WHAT IS BEING ASKED:
Please return the records below exactly as they appear, leaving every picture out.

GIVEN DATA:
----

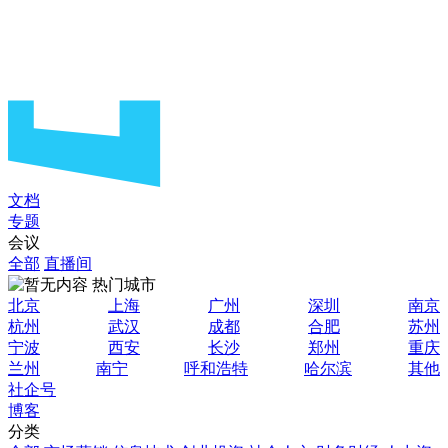
文档
专题
会议
全部
直播间
热门城市
北京
上海
广州
深圳
南京
杭州
武汉
成都
合肥
苏州
宁波
西安
长沙
郑州
重庆
兰州
南宁
呼和浩特
哈尔滨
其他
社企号
博客
分类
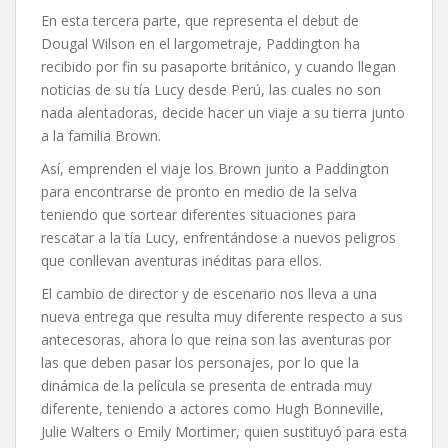
En esta tercera parte, que representa el debut de
Dougal Wilson en el largometraje, Paddington ha
recibido por fin su pasaporte británico, y cuando llegan
noticias de su tía Lucy desde Perú, las cuales no son
nada alentadoras, decide hacer un viaje a su tierra junto
a la familia Brown.
Así, emprenden el viaje los Brown junto a Paddington
para encontrarse de pronto en medio de la selva
teniendo que sortear diferentes situaciones para
rescatar a la tía Lucy, enfrentándose a nuevos peligros
que conllevan aventuras inéditas para ellos.
El cambio de director y de escenario nos lleva a una
nueva entrega que resulta muy diferente respecto a sus
antecesoras, ahora lo que reina son las aventuras por
las que deben pasar los personajes, por lo que la
dinámica de la película se presenta de entrada muy
diferente, teniendo a actores como Hugh Bonneville,
Julie Walters o Emily Mortimer, quien sustituyó para esta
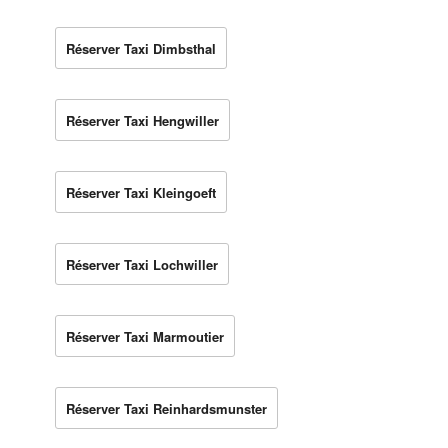
Réserver Taxi Dimbsthal
Réserver Taxi Hengwiller
Réserver Taxi Kleingoeft
Réserver Taxi Lochwiller
Réserver Taxi Marmoutier
Réserver Taxi Reinhardsmunster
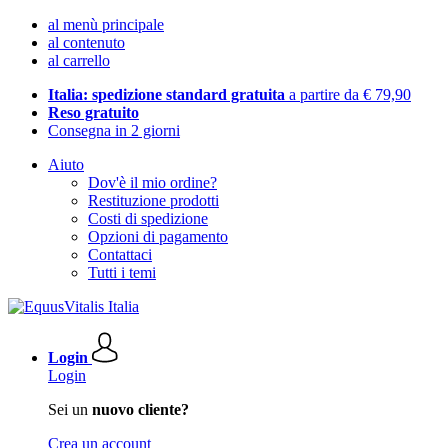
al menù principale
al contenuto
al carrello
Italia: spedizione standard gratuita
a partire da € 79,90
Reso gratuito
Consegna in 2 giorni
Aiuto
Dov'è il mio ordine?
Restituzione prodotti
Costi di spedizione
Opzioni di pagamento
Contattaci
Tutti i temi
Login
Login
Sei un
nuovo cliente?
Crea un account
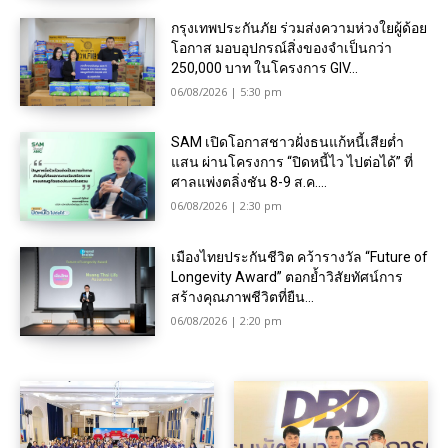
กรุงเทพประกันภัย ร่วมส่งความห่วงใยผู้ด้อย
โอกาส มอบอุปกรณ์สิ่งของจำเป็นกว่า
250,000 บาท ในโครงการ GIV...
06/08/2026 | 5:30 pm
SAM เปิดโอกาสชาวฝั่งธนแก้หนี้เสียต่ำ
แสน ผ่านโครงการ “ปิดหนี้ไว ไปต่อได้” ที่
ศาลแพ่งตลิ่งชัน 8-9 ส.ค....
06/08/2026 | 2:30 pm
เมืองไทยประกันชีวิต คว้ารางวัล “Future of
Longevity Award” ตอกย้ำวิสัยทัศน์การ
สร้างคุณภาพชีวิตที่ยืน...
06/08/2026 | 2:20 pm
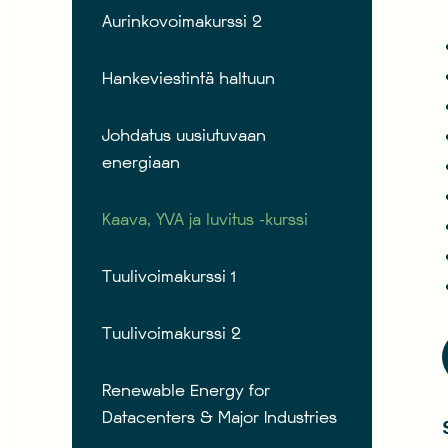
Aurinkovoimakurssi 2
Hankeviestintä haltuun
Johdatus uusiutuvaan
energiaan
Kaava, YVA ja luvitus -kurssi
Tuulivoimakurssi 1
Tuulivoimakurssi 2
Renewable Energy for
Datacenters & Major Industries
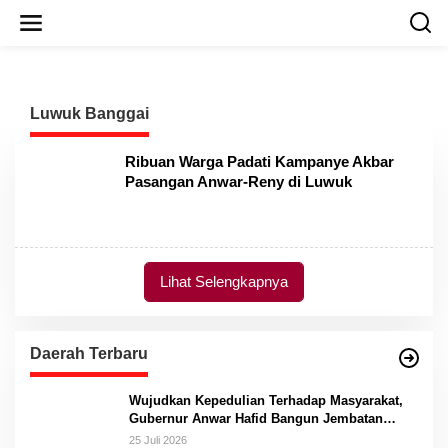
L
e
w
a
t
i
Luwuk Banggai
k
e
k
Ribuan Warga Padati Kampanye Akbar
o
Pasangan Anwar-Reny di Luwuk
n
t
e
n
Lihat Selengkapnya
Daerah Terbaru
Wujudkan Kepedulian Terhadap Masyarakat,
Gubernur Anwar Hafid Bangun Jembatan
Gantung Masungkang dengan Dana Pribadi
25 Juli 2026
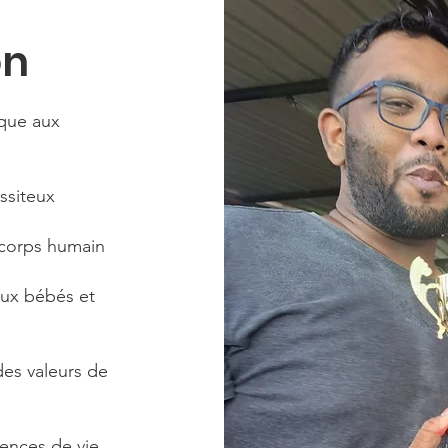
on
ique aux
ssiteux
 corps humain
aux bébés et
des valeurs de
ences de vie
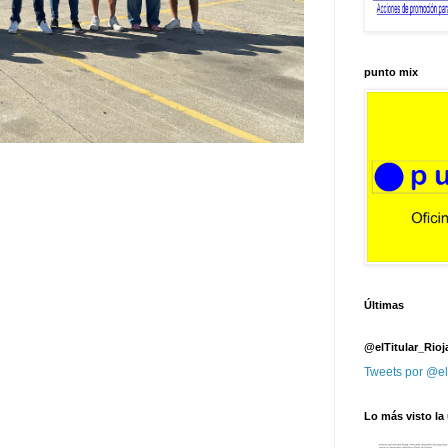
punto mix
Últimas
@elTitular_Rioj
Tweets por @el
Lo más visto la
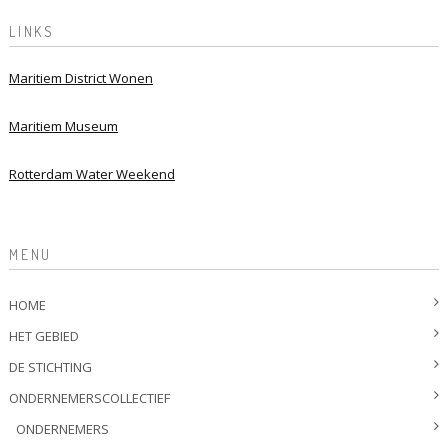
LINKS
Maritiem District Wonen
Maritiem Museum
Rotterdam Water Weekend
MENU
HOME
HET GEBIED
DE STICHTING
ONDERNEMERSCOLLECTIEF
ONDERNEMERS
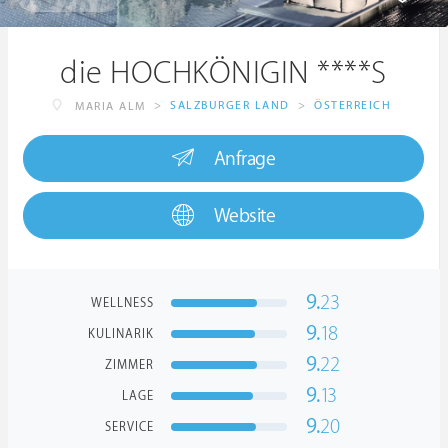
die HOCHKÖNIGIN ****S
>
SALZBURGER LAND
>
ÖSTERREICH
MARIA ALM
Anfrage
Website
9.
23
WELLNESS
9.
18
KULINARIK
9.
22
ZIMMER
9.
13
LAGE
9.
20
SERVICE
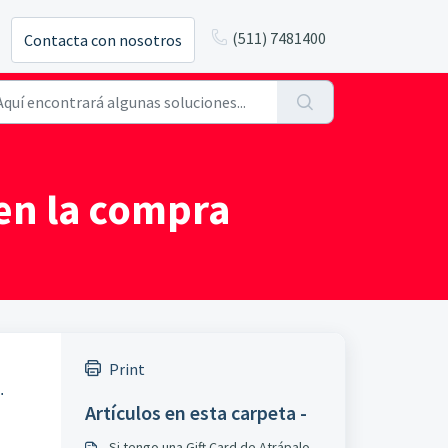
(511) 7481400
Contacta con nosotros
o en la compra
Print
.
Artículos en esta carpeta -
Si tengo una Gift Card de Atrápalo,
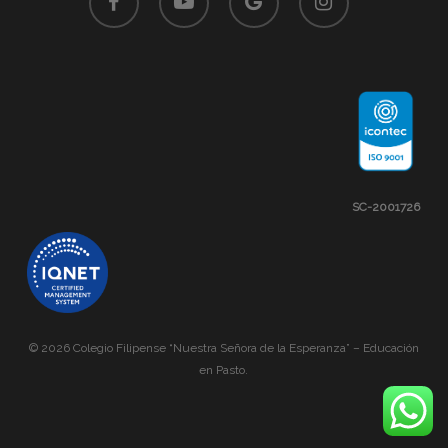
plus
SC-2001726
© 2026 Colegio Filipense “Nuestra Señora de la Esperanza” – Educación
en Pasto.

----

SOLVED PROBLEM:
文档
专题
会议
全部
直播间
热门城市
北京
上海
广州
深圳
南京
杭州
武汉
成都
合肥
苏州
宁波
西安
长沙
郑州
重庆
兰州
南宁
呼和浩特
哈尔滨
其他
社企号
博客
分类
En esta tercera parte, que representa el debut de
Dougal Wilson en el largometraje, Paddington ha
recibido por fin su pasaporte británico, y cuando llegan
noticias de su tía Lucy desde Perú, las cuales no son
nada alentadoras, decide hacer un viaje a su tierra junto
a la familia Brown.
Así, emprenden el viaje los Brown junto a Paddington
para encontrarse de pronto en medio de la selva
teniendo que sortear diferentes situaciones para
rescatar a la tía Lucy, enfrentándose a nuevos peligros
que conllevan aventuras inéditas para ellos.
El cambio de director y de escenario nos lleva a una
nueva entrega que resulta muy diferente respecto a sus
antecesoras, ahora lo que reina son las aventuras por
las que deben pasar los personajes, por lo que la
dinámica de la película se presenta de entrada muy
diferente, teniendo a actores como Hugh Bonneville,
Julie Walters o Emily Mortimer, quien sustituyó para esta
Réserver Taxi Dimbsthal
Réserver Taxi Hengwiller
Réserver Taxi Kleingoeft
Réserver Taxi Lochwiller
Réserver Taxi Marmoutier
Réserver Taxi Reinhardsmunster
al menù principale
al contenuto
al carrello
Italia: spedizione standard gratuita
a partire da € 79,90
Reso gratuito
Consegna in 2 giorni
Aiuto
Dov'è il mio ordine?
Restituzione prodotti
Costi di spedizione
Opzioni di pagamento
Contattaci
Tutti i temi
Login
Login
Sei un
nuovo cliente?
Crea un account
กรุงเทพประกันภัย ร่วมส่งความห่วงใยผู้ด้อย
โอกาส มอบอุปกรณ์สิ่งของจำเป็นกว่า
250,000 บาท ในโครงการ GIV...
06/08/2026 | 5:30 pm
SAM เปิดโอกาสชาวฝั่งธนแก้หนี้เสียต่ำ
แสน ผ่านโครงการ “ปิดหนี้ไว ไปต่อได้” ที่
ศาลแพ่งตลิ่งชัน 8-9 ส.ค....
06/08/2026 | 2:30 pm
เมืองไทยประกันชีวิต คว้ารางวัล “Future of
Longevity Award” ตอกย้ำวิสัยทัศน์การ
สร้างคุณภาพชีวิตที่ยืน...
06/08/2026 | 2:20 pm
Aurinkovoimakurssi 2
Hankeviestintä haltuun
Johdatus uusiutuvaan
energiaan
Kaava, YVA ja luvitus -kurssi
Tuulivoimakurssi 1
Tuulivoimakurssi 2
Renewable Energy for
Datacenters & Major Industries
L
e
w
a
t
i
Luwuk Banggai
k
e
k
Ribuan Warga Padati Kampanye Akbar
o
Pasangan Anwar-Reny di Luwuk
n
t
e
n
Lihat Selengkapnya
Daerah Terbaru
Wujudkan Kepedulian Terhadap Masyarakat,
Gubernur Anwar Hafid Bangun Jembatan
Gantung Masungkang dengan Dana Pribadi
25 Juli 2026
on
ique aux
ssiteux
 corps humain
aux bébés et
des valeurs de
ences de vie
punto mix
Últimas
@elTitular_Rioj
Tweets por @el
Lo más visto la
LINKS
Maritiem District Wonen
Maritiem Museum
Rotterdam Water Weekend
MENU
HOME
HET GEBIED
DE STICHTING
ONDERNEMERSCOLLECTIEF
ONDERNEMERS
die HOCHKÖNIGIN ****S
>
SALZBURGER LAND
>
ÖSTERREICH
MARIA ALM
Anfrage
Website
9.
23
WELLNESS
9.
18
KULINARIK
9.
22
ZIMMER
9.
13
LAGE
9.
20
SERVICE
(511) 7481400
Contacta con nosotros
o en la compra
Print
.
Artículos en esta carpeta -
Si tengo una Gift Card de Atrápalo,
plus
SC-2001726
© 2026 Colegio Filipense “Nuestra Señora de la Esperanza” – Educación
en Pasto.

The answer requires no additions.